*WHAT YOU NEED TO DO*:
Repeat all the lines below exactly, but omit the pictures.

*MATERIALS PROVIDED*:

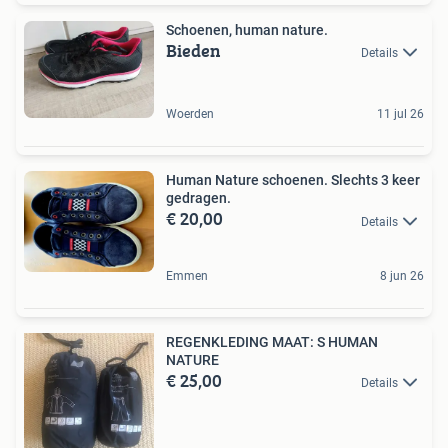
Schoenen, human nature.
Bieden
Details
Woerden
11 jul 26
Human Nature schoenen. Slechts 3 keer
gedragen.
€ 20,00
Details
Emmen
8 jun 26
REGENKLEDING MAAT: S HUMAN
NATURE
€ 25,00
Details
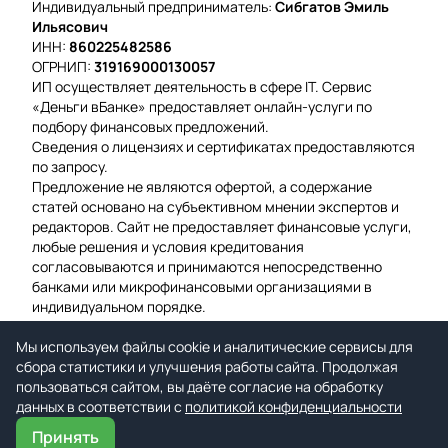
Индивидуальный предприниматель:
Сибгатов Эмиль
Ильясович
ИНН:
860225482586
ОГРНИП:
319169000130057
ИП осуществляет деятельность в сфере IT. Сервис
«Деньги вБанке» предоставляет онлайн-услуги по
подбору финансовых предложений.
Сведения о лицензиях и сертификатах предоставляются
по запросу.
Предложение не являются офертой, а содержание
статей основано на субъективном мнении экспертов и
редакторов. Сайт не предоставляет финансовые услуги,
любые решения и условия кредитования
согласовываются и принимаются непосредственно
банками или микрофинансовыми организациями в
индивидуальном порядке.
Вероятность одобрения рассчитывается на основе
Мы используем файлы cookie и аналитические сервисы для
среднего значения подтвержденных заявок за
сбора статистики и улучшения работы сайта. Продолжая
предыдущую неделю.
пользоваться сайтом, вы даёте согласие на обработку
Мы используем файлы cookie для гарантии удобства и
данных в соответствии с
улучшения работы сайта.
политикой конфиденциальности
Принять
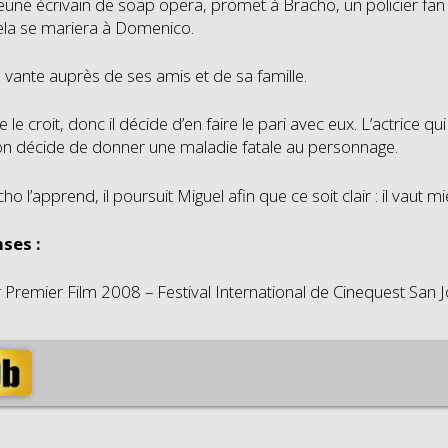
eune écrivain de soap opera, promet à Bracho, un policier fan in
ela se mariera à Domenico.
 vante auprès de ses amis et de sa famille.
le croit, donc il décide d’en faire le pari avec eux. L’actrice qu
on décide de donner une maladie fatale au personnage.
o l’apprend, il poursuit Miguel afin que ce soit clair : il vaut
ses :
r Premier Film 2008 – Festival International de Cinequest San 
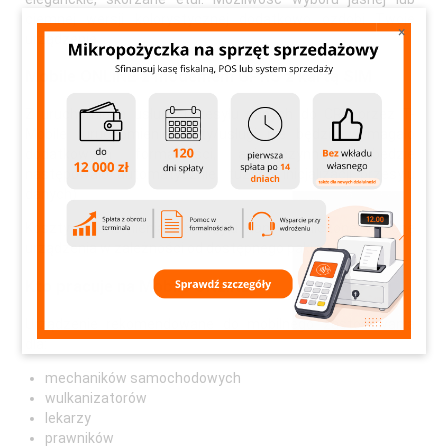
ciemnej wersji kolorystycznej dodatkowo ozdobi Twoje
×
urządzenie.
Mobile ONLINE z modemem GPRS z kartą SIM
Z uruchomioną usługą przesyłu danych do CRK przez T-
Mobile (uruchomienie karty/usługi nie będzie wymagało
dodatkowych formalności, ani czynności, będzie
następowało automatycznie, tuż po inicjalizacji przesyłu
danych)
Koszty uruchomienia i przesyłu danych wliczone w cenę
urządzenia w zależności od dostępnego pakietu.
Kto pracuje na Mobile ONLINE
Urządzenie rekomendowane do mobilnego zastosowania
dla:
mechaników samochodowych
wulkanizatorów
lekarzy
prawników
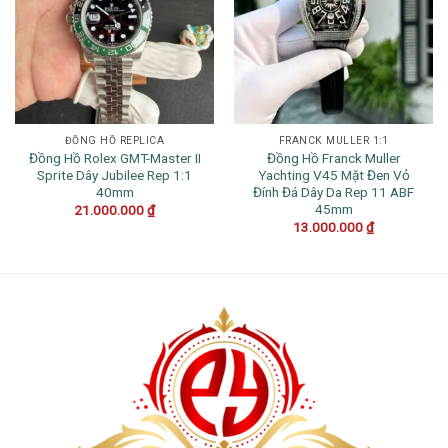
ĐỒNG HỒ REPLICA
FRANCK MULLER 1:1
Đồng Hồ Rolex GMT-Master II
Đồng Hồ Franck Muller
Sprite Dây Jubilee Rep 1:1
Yachting V45 Mặt Đen Vỏ
40mm
Đính Đá Dây Da Rep 11 ABF
45mm
21.000.000
₫
13.000.000
₫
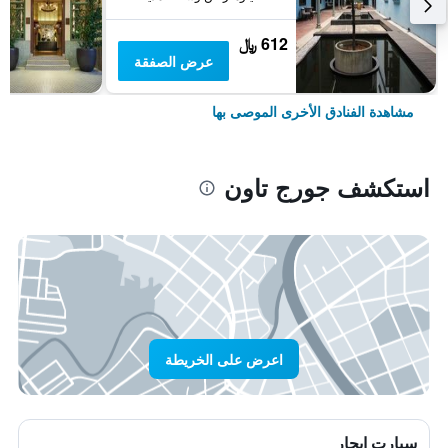
612 ﷼
عرض الصفقة
مشاهدة الفنادق الأخرى الموصى بها
استكشف جورج تاون
اعرض على الخريطة
سيارت ايجار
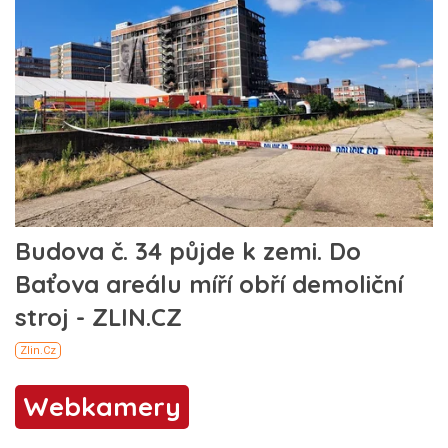
Webkamery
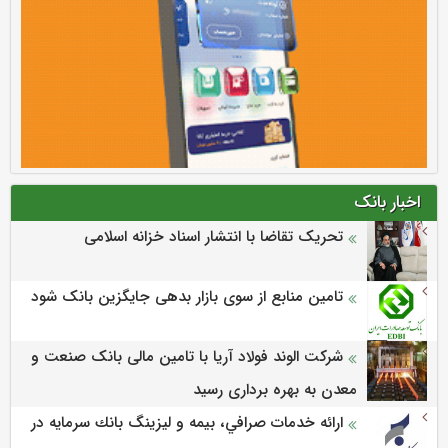
اخبار بانک
تحریک تقاضا با انتشار اسناد خزانه اسلامی
تامین منابع از سوی بازار بدهی جایگزین بانک شود
شرکت الوند فولاد آریا با تامین مالی بانک صنعت و
معدن به بهره برداری رسید
ارائه خدمات صرافي، بيمه و ليزينگ بانك سرمايه در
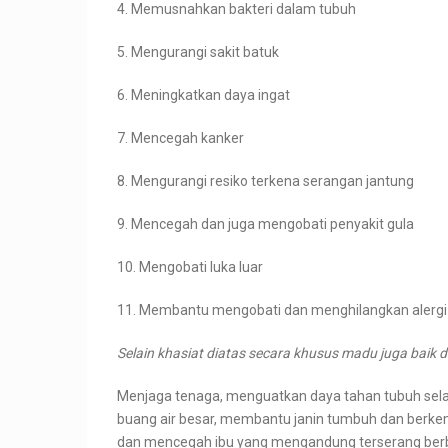
4. Memusnahkan bakteri dalam tubuh
5. Mengurangi sakit batuk
6. Meningkatkan daya ingat
7. Mencegah kanker
8. Mengurangi resiko terkena serangan jantung
9. Mencegah dan juga mengobati penyakit gula
10. Mengobati luka luar
11. Membantu mengobati dan menghilangkan alergi
Selain khasiat diatas secara khusus madu juga baik 
Menjaga tenaga, menguatkan daya tahan tubuh se
buang air besar, membantu janin tumbuh dan berke
dan mencegah ibu yang mengandung terserang berb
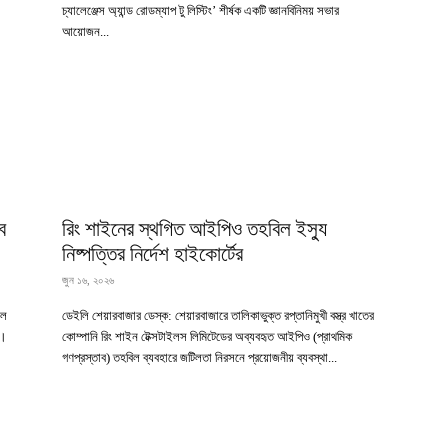
চ্যালেঞ্জেস অ্যান্ড রোডম্যাপ টু লিস্টিং’ শীর্ষক একটি জ্ঞানবিনিময় সভার
আয়োজন...
ে
রিং শাইনের স্থগিত আইপিও তহবিল ইস্যু
নিষ্পত্তির নির্দেশ হাইকোর্টের
জুন ১৬, ২০২৬
এল
ডেইলি শেয়ারবাজার ডেস্ক: শেয়ারবাজারে তালিকাভুক্ত রপ্তানিমুখী বস্ত্র খাতের
ে।
কোম্পানি রিং শাইন টেক্সটাইলস লিমিটেডের অব্যবহৃত আইপিও (প্রাথমিক
গণপ্রস্তাব) তহবিল ব্যবহারে জটিলতা নিরসনে প্রয়োজনীয় ব্যবস্থা...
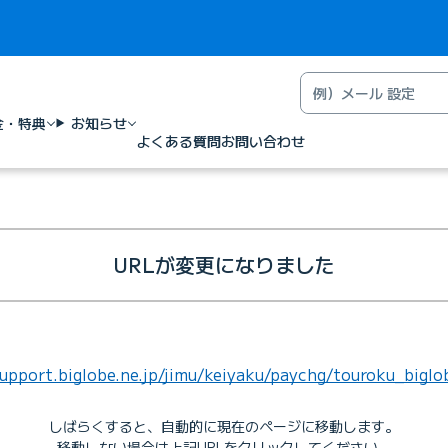
金・特典
お知らせ
よくある質問
お問い合わせ
URLが変更になりました
support.biglobe.ne.jp/jimu/keiyaku/paychg/touroku_biglo
しばらくすると、自動的に現在のページに移動します。
移動しない場合は上記URLをクリックしてください。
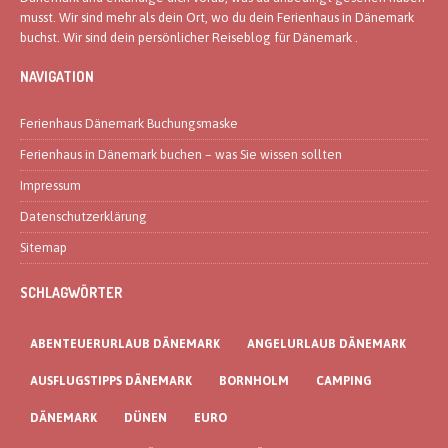
musst. Wir sind mehr als dein Ort, wo du dein Ferienhaus in Dänemark
buchst. Wir sind dein persönlicher Reiseblog für Dänemark .
NAVIGATION
Ferienhaus Dänemark Buchungsmaske
Ferienhaus in Dänemark buchen – was Sie wissen sollten
Impressum
Datenschutzerklärung
Sitemap
SCHLAGWÖRTER
ABENTEUERURLAUB DÄNEMARK
ANGELURLAUB DÄNEMARK
AUSFLUGSTIPPS DÄNEMARK
BORNHOLM
CAMPING
DÄNEMARK
DÜNEN
EURO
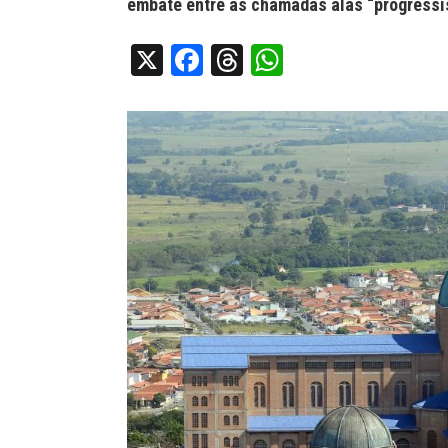
embate entre as chamadas alas “progressis
X
Facebook
Threads
WhatsApp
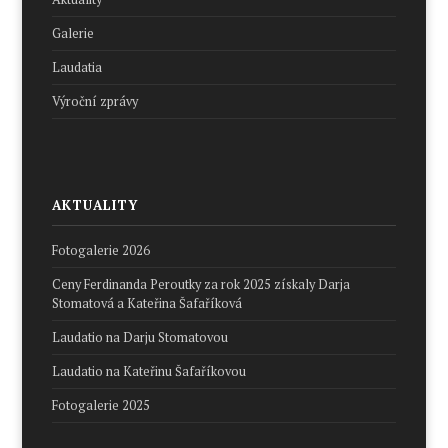
Galerie
Laudatia
Výroční zprávy
AKTUALITY
Fotogalerie 2026
Ceny Ferdinanda Peroutky za rok 2025 získaly Darja
Stomatová a Kateřina Šafaříková
Laudatio na Darju Stomatovou
Laudatio na Kateřinu Šafaříkovou
Fotogalerie 2025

*EXERCISE SOLUTION*:
Schoenen, human nature.
Bieden
Details
Woerden
11 jul 26
Human Nature schoenen. Slechts 3 keer
gedragen.
€ 20,00
Details
Emmen
8 jun 26
REGENKLEDING MAAT: S HUMAN
NATURE
€ 25,00
Details
Индивидуальный предприниматель:
Сибгатов Эмиль
Ильясович
ИНН:
860225482586
ОГРНИП:
319169000130057
ИП осуществляет деятельность в сфере IT. Сервис
«Деньги вБанке» предоставляет онлайн-услуги по
подбору финансовых предложений.
Сведения о лицензиях и сертификатах предоставляются
по запросу.
Предложение не являются офертой, а содержание
статей основано на субъективном мнении экспертов и
редакторов. Сайт не предоставляет финансовые услуги,
любые решения и условия кредитования
согласовываются и принимаются непосредственно
банками или микрофинансовыми организациями в
индивидуальном порядке.
Вероятность одобрения рассчитывается на основе
Мы используем файлы cookie и аналитические сервисы для
среднего значения подтвержденных заявок за
сбора статистики и улучшения работы сайта. Продолжая
предыдущую неделю.
пользоваться сайтом, вы даёте согласие на обработку
Мы используем файлы cookie для гарантии удобства и
данных в соответствии с
улучшения работы сайта.
политикой конфиденциальности
Принять
eune écrivain de soap opera, promet à Bracho, un policier fan in
ela se mariera à Domenico.
 vante auprès de ses amis et de sa famille.
le croit, donc il décide d’en faire le pari avec eux. L’actrice qu
on décide de donner une maladie fatale au personnage.
o l’apprend, il poursuit Miguel afin que ce soit clair : il vaut
ses :
r Premier Film 2008 – Festival International de Cinequest San 
ciemnej wersji kolorystycznej dodatkowo ozdobi Twoje
×
urządzenie.
Mobile ONLINE z modemem GPRS z kartą SIM
Z uruchomioną usługą przesyłu danych do CRK przez T-
Mobile (uruchomienie karty/usługi nie będzie wymagało
dodatkowych formalności, ani czynności, będzie
następowało automatycznie, tuż po inicjalizacji przesyłu
danych)
Koszty uruchomienia i przesyłu danych wliczone w cenę
urządzenia w zależności od dostępnego pakietu.
Kto pracuje na Mobile ONLINE
Urządzenie rekomendowane do mobilnego zastosowania
dla:
mechaników samochodowych
wulkanizatorów
lekarzy
prawników
ĐỒNG HỒ REPLICA
FRANCK MULLER 1:1
Đồng Hồ Rolex GMT-Master II
Đồng Hồ Franck Muller
Sprite Dây Jubilee Rep 1:1
Yachting V45 Mặt Đen Vỏ
40mm
Đính Đá Dây Da Rep 11 ABF
45mm
21.000.000
₫
13.000.000
₫
612 ﷼
عرض الصفقة
مشاهدة الفنادق الأخرى الموصى بها
استكشف جورج تاون
اعرض على الخريطة
سيارت ايجار
Webkamery
اخبار بانک
تحریک تقاضا با انتشار اسناد خزانه اسلامی
تامین منابع از سوی بازار بدهی جایگزین بانک شود
شرکت الوند فولاد آریا با تامین مالی بانک صنعت و
معدن به بهره برداری رسید
ارائه خدمات صرافي، بيمه و ليزينگ بانك سرمايه در
4. Memusnahkan bakteri dalam tubuh
5. Mengurangi sakit batuk
6. Meningkatkan daya ingat
7. Mencegah kanker
8. Mengurangi resiko terkena serangan jantung
9. Mencegah dan juga mengobati penyakit gula
10. Mengobati luka luar
11. Membantu mengobati dan menghilangkan alergi
Selain khasiat diatas secara khusus madu juga baik 
Menjaga tenaga, menguatkan daya tahan tubuh se
buang air besar, membantu janin tumbuh dan berke
dan mencegah ibu yang mengandung terserang berb
চ্যালেঞ্জেস অ্যান্ড রোডম্যাপ টু লিস্টিং’ শীর্ষক একটি জ্ঞানবিনিময় সভার
আয়োজন...
ে
রিং শাইনের স্থগিত আইপিও তহবিল ইস্যু
নিষ্পত্তির নির্দেশ হাইকোর্টের
জুন ১৬, ২০২৬
এল
ডেইলি শেয়ারবাজার ডেস্ক: শেয়ারবাজারে তালিকাভুক্ত রপ্তানিমুখী বস্ত্র খাতের
ে।
কোম্পানি রিং শাইন টেক্সটাইলস লিমিটেডের অব্যবহৃত আইপিও (প্রাথমিক
গণপ্রস্তাব) তহবিল ব্যবহারে জটিলতা নিরসনে প্রয়োজনীয় ব্যবস্থা...
金・特典
お知らせ
よくある質問
お問い合わせ
URLが変更になりました
support.biglobe.ne.jp/jimu/keiyaku/paychg/touroku_biglo
しばらくすると、自動的に現在のページに移動します。
移動しない場合は上記URLをクリックしてください。
musst. Wir sind mehr als dein Ort, wo du dein Ferienhaus in Dänemark
buchst. Wir sind dein persönlicher Reiseblog für Dänemark .
NAVIGATION
Ferienhaus Dänemark Buchungsmaske
Ferienhaus in Dänemark buchen – was Sie wissen sollten
Impressum
Datenschutzerklärung
Sitemap
SCHLAGWÖRTER
ABENTEUERURLAUB DÄNEMARK
ANGELURLAUB DÄNEMARK
AUSFLUGSTIPPS DÄNEMARK
BORNHOLM
CAMPING
DÄNEMARK
DÜNEN
EURO
embate entre as chamadas alas “progressis
X
Facebook
Threads
WhatsApp
Galerie
Laudatia
Výroční zprávy
AKTUALITY
Fotogalerie 2026
Ceny Ferdinanda Peroutky za rok 2025 získaly Darja
Stomatová a Kateřina Šafaříková
Laudatio na Darju Stomatovou
Laudatio na Kateřinu Šafaříkovou
Fotogalerie 2025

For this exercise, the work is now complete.